We want our kids to be strong members of their communities, to not only find their niches in an interdependent society but to be heroes. To create kids who are altruistic—who want to connect with people who need help—is to make them confident that they are securely connected to others who will not let them fail, and who can help find the resources to help the ones they are reaching out to. Serving young people, answering their questions and directing their energy positively, demonstrates the power of service. Giving young people the tools they need, and genuine responsibility to act, for themselves and in service to others, is how to teach a service orientation.

Preserving and creating value

Our assumptions about the speed with which society changes might also include the belief that the generation that has preceded us has nothing of value to tell us. Technology has changed our world, but only on the surface: the people are still the same. Maturity and wisdom are different gifts from youth and energy; we need them all. There are skills for meeting change, and adults who have mastered these skills—the ability to be open, to learn, to be flexible, to accept not only changing technology but changing social norms and a diversity of people—have been successful because of them, and are needed to pass what they have learned down to the next generation.

The ability to take care of yourself and others is a gift. When we can connect with other people, this is another enduring source of happiness. Not teaching our kids how to be the kinds of adults that others will want to work with, be friends and partners with, doesn’t protect them from the rigors of responsibility: it isolates them from opportunities for pride and joy.

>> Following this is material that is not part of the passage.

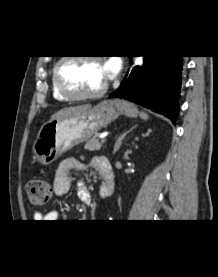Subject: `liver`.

We have to do this for society, but also for our kids: each of us deserves the tools to find out who we are and where we fit in the world, and to get them when we’re at the right stage of development to use them.

Showing young people that they are precious—worth our time and attention to help them grow up right, worth their investment in practice and education—is one of the most valuable things any of us can do for someone, and the most likely to produce well-adjusted adults.

In business, we talk of “externalized factors,” meaning those that don’t appear on the accounting sheets. Guerrilla gardeners take advantage of wealth lying fallow in the form of neglected land. Mentorship is a way that we can create wealth in society with such externalized sources of value.

It’s been a cost of doing business, when mentorship has suffered as have the family and the community. Working for a living can be a grind: making things you don’t value, trading your health and peace for little pay and no security. You get a small fraction of the value you create for your employer, when you work for someone else. However, when you work to till the soil of your own community, you invest in your community. You create value through work that is personally rewarding.

We need to create a new form of mentorship that will allow each of us to do the meaningful, rewarding work of investing in the infrastructure of society.